Supercomputers are used in science and research to perform very complex calculations and simulations that are needed in scientific research. Research often involves modeling climate change and other projects.

The Cray XT Jaguar supercomputer installed at the Department of Energy's Oak Ridge National Laboratory (ORNL) was upgraded recently to increase its performance significantly. The supercomputer is now capable of 1.64 petaflops per second. A petaflop is quadrillion mathematical calculations per second.

The upgrade makes the XT Jaguar the first petaflop system in the world dedicated to open research. One of the first calculations achieved a sustained performance of more than 1.3 petaflops.

Dr. Raymond L. Orbach, the DOE Under Secretary for Science said in a statement, "Jaguar is one of science's newest and most formidable tools for advancement in science and engineering. It will enable researchers to simulate physical processes on a scale never seen before, and approach convergence for dynamical processes never thought possible.

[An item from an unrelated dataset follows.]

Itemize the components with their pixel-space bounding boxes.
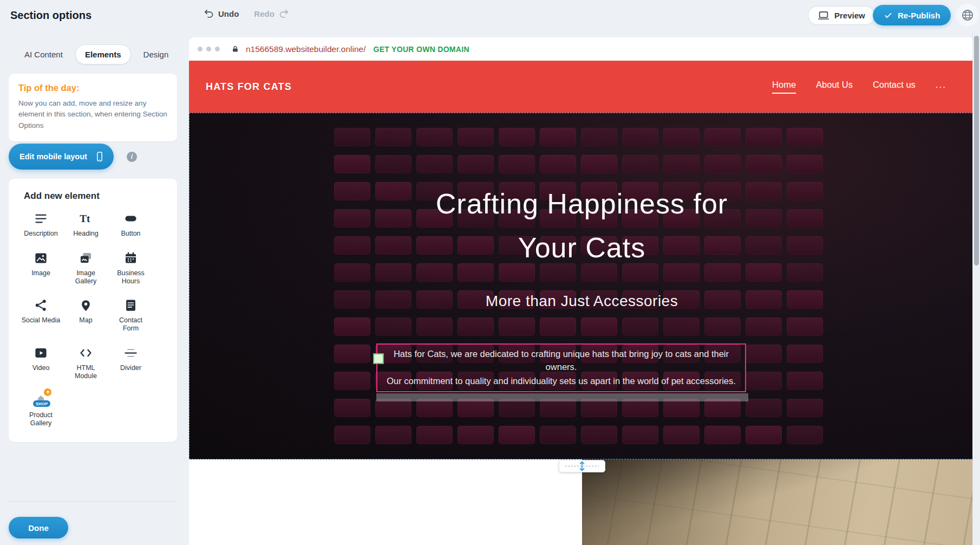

High end computation will become the critical third pillar for scientific discovery, along with experiment and theory."

The upgrades to the supercomputer were a four year project that the DOE says came in on time and on budget. The sustained petascale performance the computer achieved isn't the first time an ORNL supercomputer has set records for performance. In 1998, another ORNL team was the first to achieve sustained terascale performance for science.

The updates to the Jaguar supercomputer included the addition of 200 Cray XT5 cabinets to the existing 84 XT4 cabinets used in the Jaguar machine. The computer uses over 45,000 of the latest AMD quad-core Opteron processors and has 362 terabytes of memory and a ten petabytes file system.

In June, the fastest supercomputer in the land was capable of 1.026 petaflops.